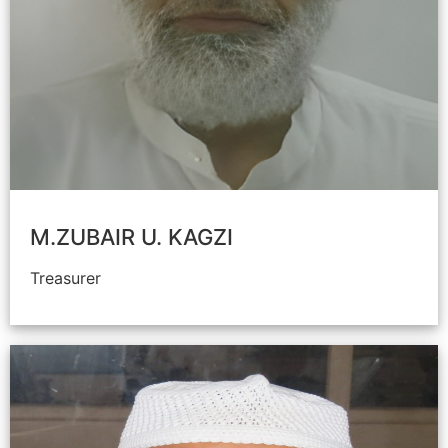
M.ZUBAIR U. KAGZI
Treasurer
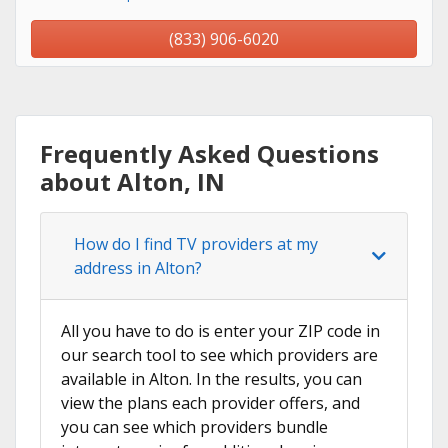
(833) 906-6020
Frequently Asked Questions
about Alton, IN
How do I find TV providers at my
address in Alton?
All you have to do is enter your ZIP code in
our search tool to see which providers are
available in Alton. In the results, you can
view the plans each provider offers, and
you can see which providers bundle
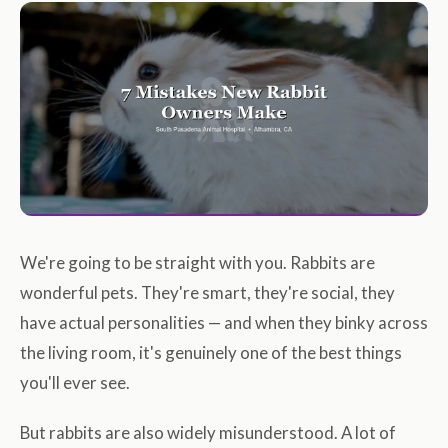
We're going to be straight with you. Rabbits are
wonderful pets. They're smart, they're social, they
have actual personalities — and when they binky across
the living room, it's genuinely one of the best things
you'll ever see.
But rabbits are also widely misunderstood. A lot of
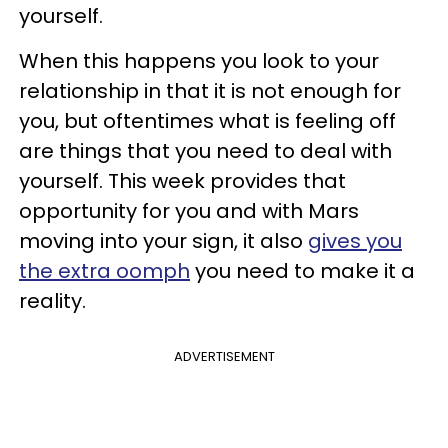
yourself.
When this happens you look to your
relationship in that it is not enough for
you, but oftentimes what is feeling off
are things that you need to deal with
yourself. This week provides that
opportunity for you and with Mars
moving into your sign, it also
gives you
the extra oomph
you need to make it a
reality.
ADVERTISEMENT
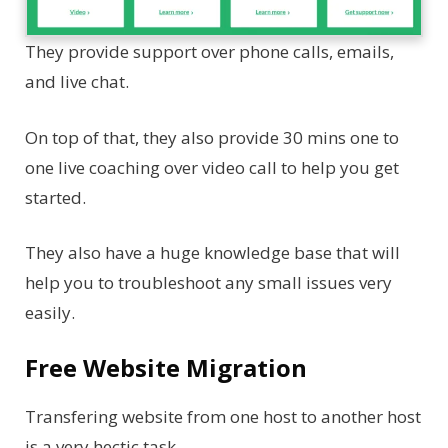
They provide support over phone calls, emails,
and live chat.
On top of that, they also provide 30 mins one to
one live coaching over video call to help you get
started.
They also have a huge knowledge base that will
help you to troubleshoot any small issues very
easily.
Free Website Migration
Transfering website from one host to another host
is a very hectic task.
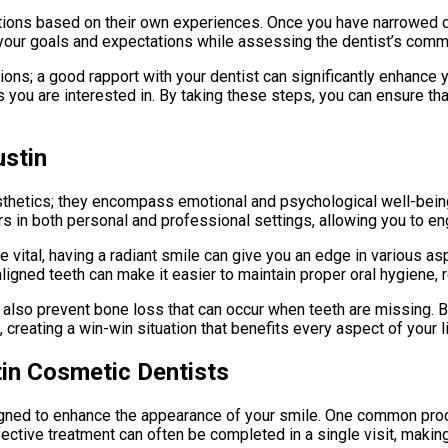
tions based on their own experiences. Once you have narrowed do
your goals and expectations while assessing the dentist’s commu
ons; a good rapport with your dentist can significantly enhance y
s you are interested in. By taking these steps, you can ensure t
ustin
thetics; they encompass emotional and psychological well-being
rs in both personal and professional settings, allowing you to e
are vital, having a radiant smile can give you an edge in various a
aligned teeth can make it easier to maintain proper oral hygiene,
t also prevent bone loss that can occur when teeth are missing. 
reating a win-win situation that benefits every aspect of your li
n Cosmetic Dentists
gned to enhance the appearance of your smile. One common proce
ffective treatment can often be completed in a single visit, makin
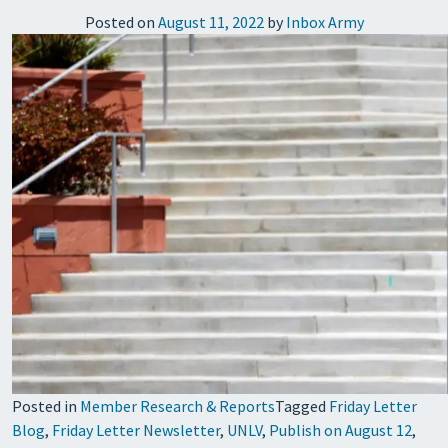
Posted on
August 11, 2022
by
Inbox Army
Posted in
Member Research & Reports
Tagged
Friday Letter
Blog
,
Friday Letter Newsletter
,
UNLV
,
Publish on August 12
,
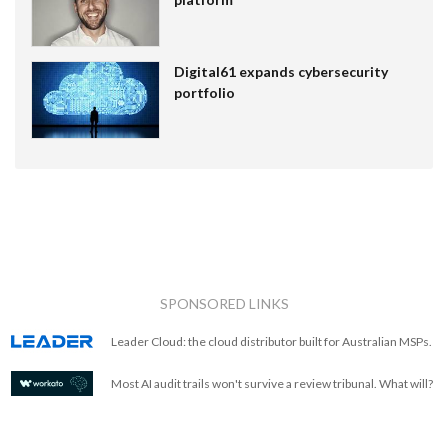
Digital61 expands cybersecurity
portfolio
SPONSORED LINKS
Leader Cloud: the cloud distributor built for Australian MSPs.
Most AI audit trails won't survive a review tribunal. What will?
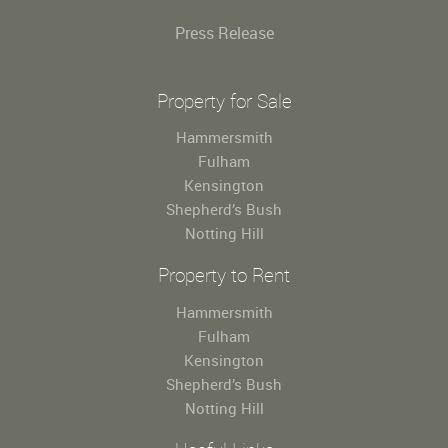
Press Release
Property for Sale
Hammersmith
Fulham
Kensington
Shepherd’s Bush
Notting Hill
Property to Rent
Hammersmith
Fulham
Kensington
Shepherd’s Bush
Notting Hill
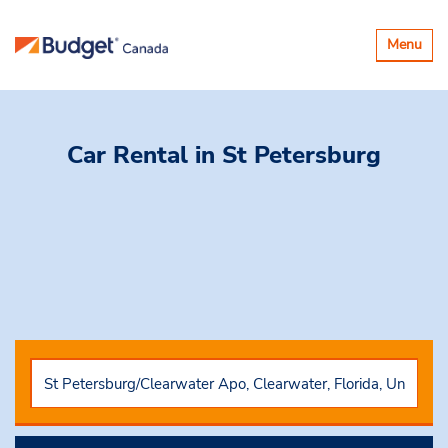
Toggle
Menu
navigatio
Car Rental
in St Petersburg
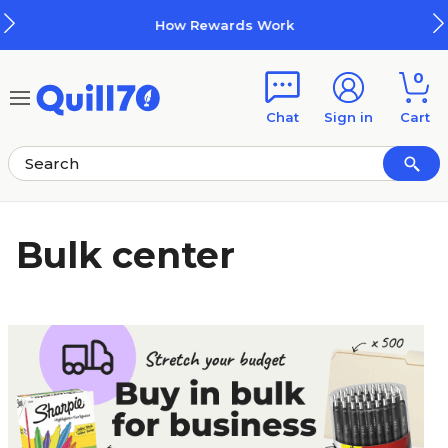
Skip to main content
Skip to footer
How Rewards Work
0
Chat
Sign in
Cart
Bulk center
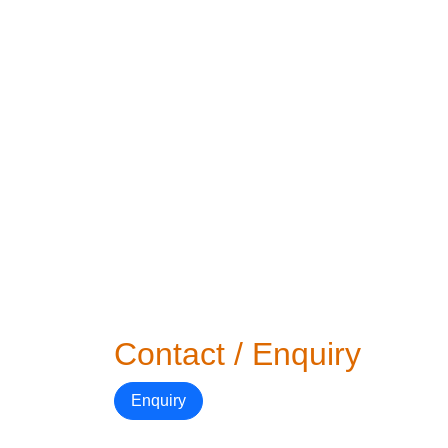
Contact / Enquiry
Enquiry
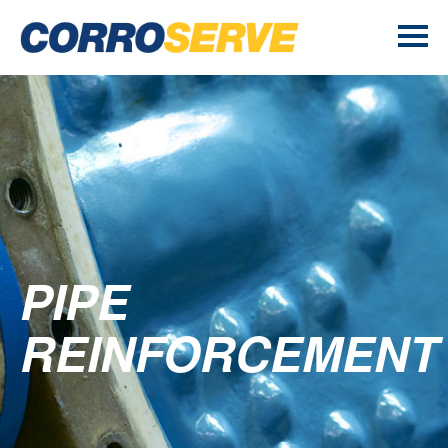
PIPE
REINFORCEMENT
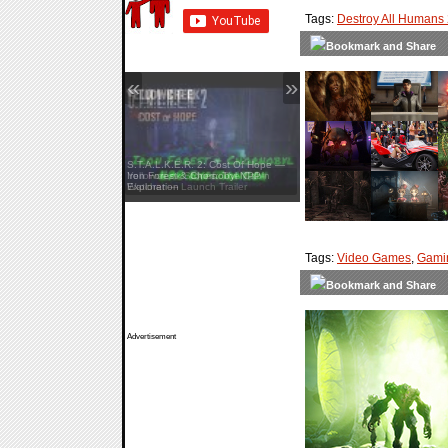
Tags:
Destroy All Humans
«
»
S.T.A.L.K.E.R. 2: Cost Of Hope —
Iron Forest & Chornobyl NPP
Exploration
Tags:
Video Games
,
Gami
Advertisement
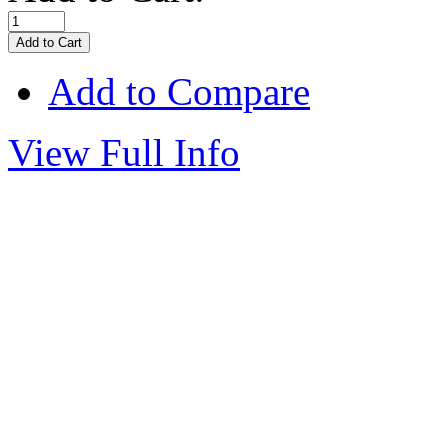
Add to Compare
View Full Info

#### PROBLEM REQUIREMENTS
Give the number of lines in the records above that contain "Alton", with no other words.

#### EXERCISE RESPONSE
3